“How on earth could they build anything like that?” asked Teddy, under his breath.
“Uncle Amos says that nobody knows,” replied Don. “He says that it’s doubtful whether modern engineers could do it at all, even with the tools they have to-day and that they didn’t have when these were built six thousand years ago. Probably it was done almost altogether by man power.
“Uncle Amos says that it took a hundred thousand men ten years just to build the sloping road that led up to it. And it took that many men thirty years to build this one Pyramid.
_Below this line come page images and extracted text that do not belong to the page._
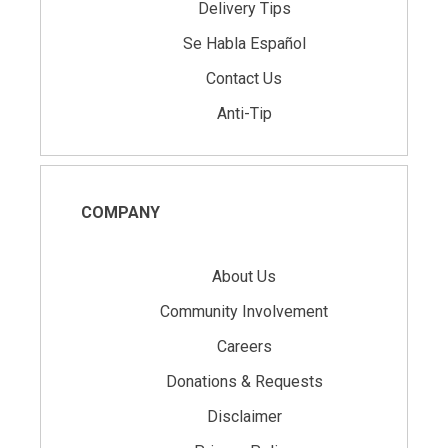
Delivery Tips
Se Habla Español
Contact Us
Anti-Tip
COMPANY
About Us
Community Involvement
Careers
Donations & Requests
Disclaimer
They must have had ropes with thousands of men hauling the stones along on rollers and then pulling them up and piling them on each other.”
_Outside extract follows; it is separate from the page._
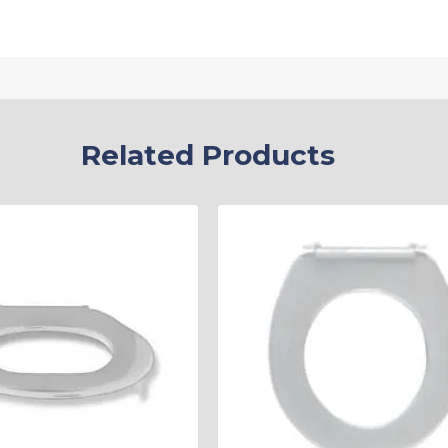
Related Products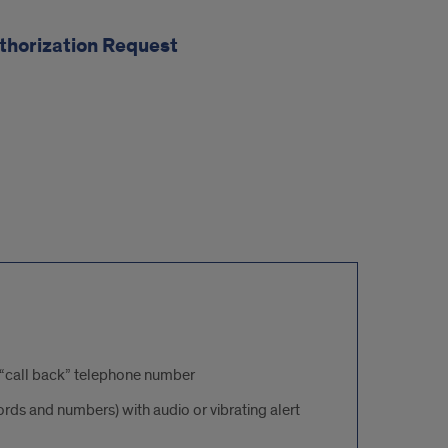
thorization Request
 a “call back” telephone number
ds and numbers) with audio or vibrating alert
“If one of the ropes broke, the stones tumbling down must have crushed hundreds at a time,” remarked Teddy. “I guess it wasn’t peaches and cream to be a laborer in those days.”
“I guess not,” agreed Don. “Little old America is good enough for me.”
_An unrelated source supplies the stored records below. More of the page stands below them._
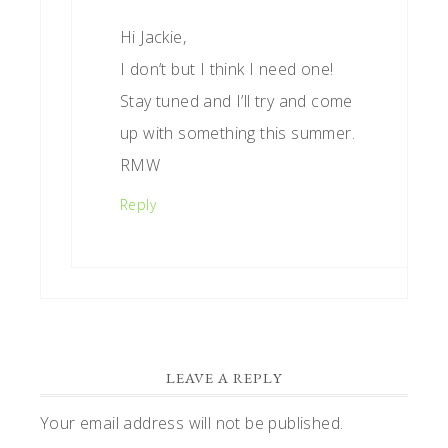
Hi Jackie,
I don’t but I think I need one!
Stay tuned and I’ll try and come
up with something this summer.
RMW
Reply
LEAVE A REPLY
Your email address will not be published.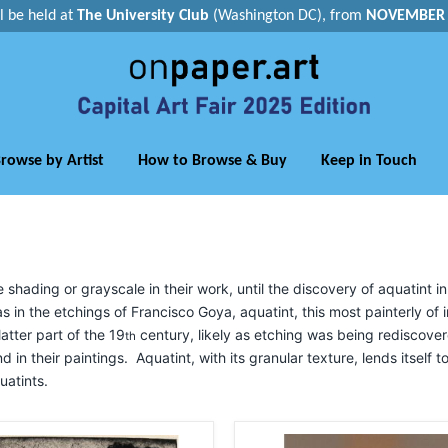
ll be held at
The University Club
(Washington DC), from
NOVEMBER 1
rowse by Artist
How to Browse & Buy
Keep in Touch
ading or grayscale in their work, until the discovery of aquatint in
s in the etchings of Francisco Goya, aquatint, this most painterly of
atter part of the 19
century, likely as etching was being rediscove
th
nd in their paintings. Aquatint, with its granular texture, lends itself 
uatints.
Five hundred yards away from the Great Pyramid was the head of the Sphinx, that lion-bodied, human-headed mystery of the ages, carved out of the mother rock that forms the floor of the desert. Nearly two hundred feet from the tip of its paws to the end of its back, it rose sixty-five feet in the air, gazing out over the desert in immutable stony silence.
“What that could tell if it could speak,” murmured Don.
After some further explorations the two boys turned toward the city, which lay white-walled and glittering in the afternoon sun.
That evening the captain, looking over one of his suitcases, noted the absence of one of his revolvers.
“I was cleaning and oiling some of my weapons down in the dahabiyeh,” he said, after looking about fruitlessly for a time. “I thought I’d brought them all back here but I must have left that 38-caliber there. Would you mind running down there, Don, and taking a look for it? You’ll find one of the men in charge.”